While many people do believe that at least one or two books of the New Testament are likely to have an Aramaic source behind them (according to an early Church tradition, Matthew wrote a gospel in ‘Hebrew’ - more likely Aramaic; more recently, a scholar, the late Maurice Casey, proposed his theory that the gospel of Mark used a written Aramaic source for his gospel), many Aramaic primacy adherents usually take it up a notch and say no,
most or all New Testament books were actually originally written in Aramaic - the Greek texts (what we usually consider to be the original language of the NT books) are really just translations.

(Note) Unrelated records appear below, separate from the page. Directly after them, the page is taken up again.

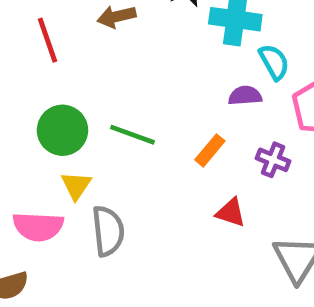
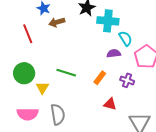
green circle: (62, 130) -> (24, 73), moved
yellow triangle: (76, 186) -> (42, 88), moved

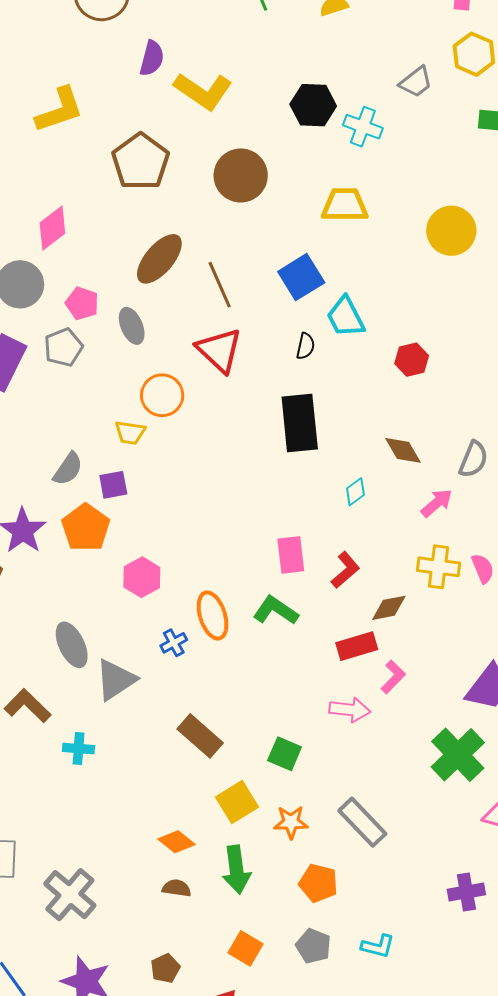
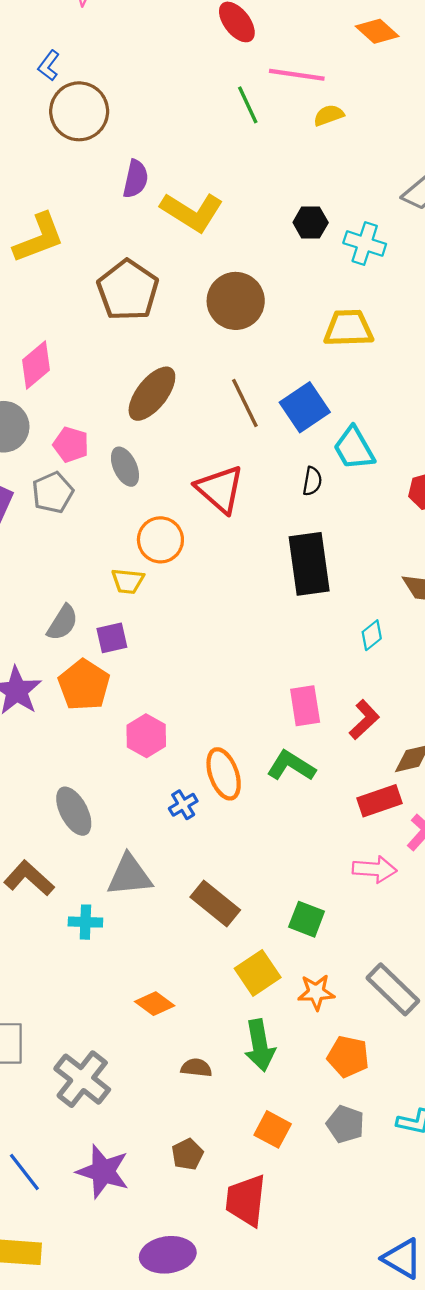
black hexagon: (313, 105) -> (311, 222), size x0.7
brown line: (220, 285) -> (245, 403), moved
gray triangle: (116, 680) -> (129, 875), moved, turned 30
orange diamond: (176, 842) -> (155, 1004), moved

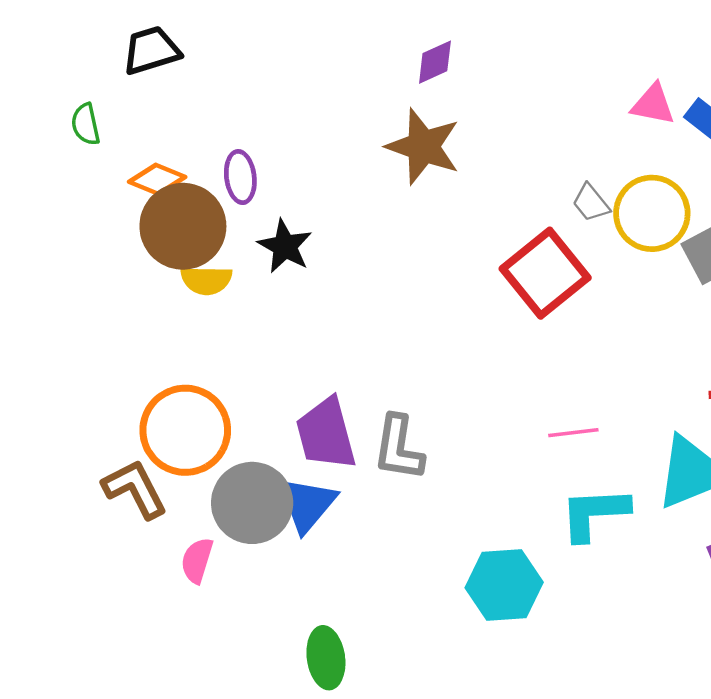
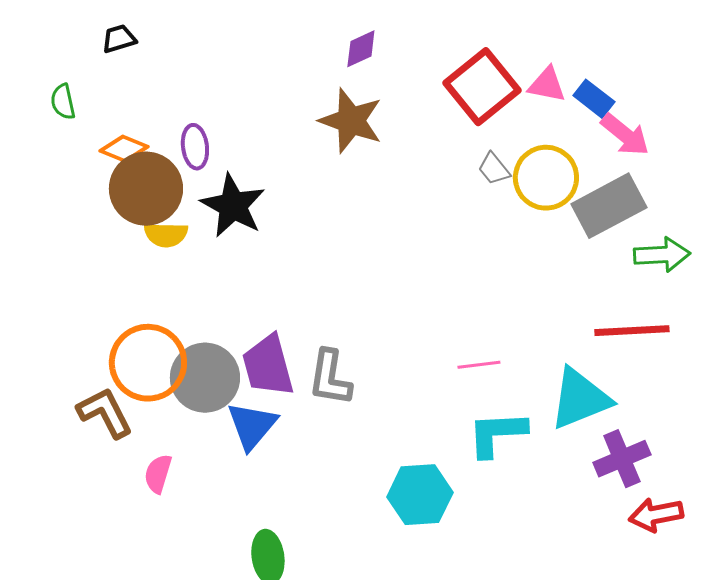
black trapezoid: (151, 50) -> (119, 39), size x0.7
black star: (285, 246) -> (233, 206), size x1.4
red square: (545, 273) -> (482, 87), moved
gray circle: (252, 503) -> (205, 378), moved

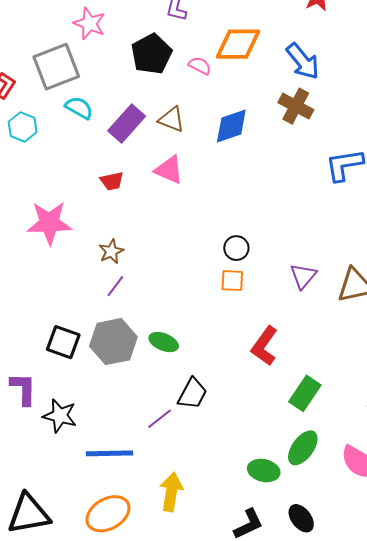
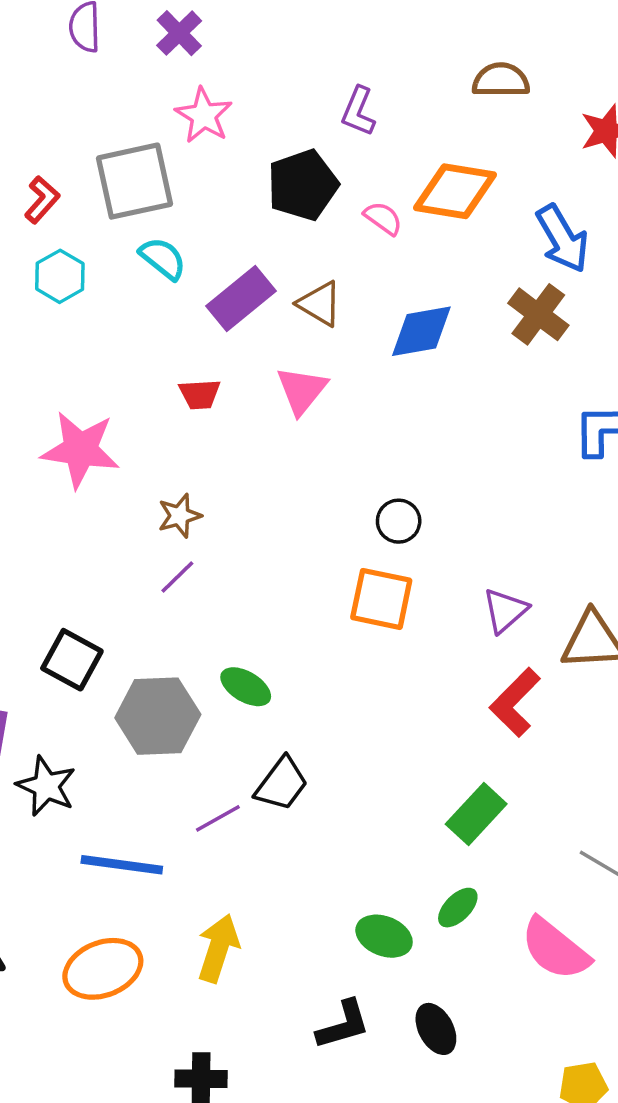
pink triangle: (169, 170) -> (302, 390), turned 36
black circle: (236, 248) -> (399, 521), moved
orange square: (232, 281) -> (381, 599), size x1.5
gray hexagon: (113, 342) -> (158, 716), moved
red L-shape: (264, 346) -> (515, 702), moved
green ellipse: (303, 448) -> (458, 908), size x0.7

A subcategory of Aramaic primacy is the so-called ‘Peshitta primacy’. The
Peshitta is a
Syriac (an Aramaic language - Aramaic has many dialects) version of the Bible that has been traditionally used by Churches that use Syriac as their liturgical language.
Contemporary scholarship believes that the Peshitta is a translation of the Greek New Testament made somewhere before the early 5th century. (I should note: the Peshitta is
not the only Syriac version of the New Testament that we have.)
However, Peshitta primacy adherents beg to differ. Some Peshitta primacy adherents would claim that the Peshitta NT is
the ‘original’ version of the New Testament (because hey, after all, didn’t Jesus speak Aramaic?); others would qualify their beliefs a little, so even if the Peshitta may not be ‘the original NT’, they’d say that it represents more faithfully the meaning and the original context of Jesus’ words compared to the Greek text. They usually point to passages which were supposedly ‘lost in translation’ in the Greek to support their argument.
Now the thing about Peshitta primacy is that it’s, well,
not really that defensible once you look deeper into it.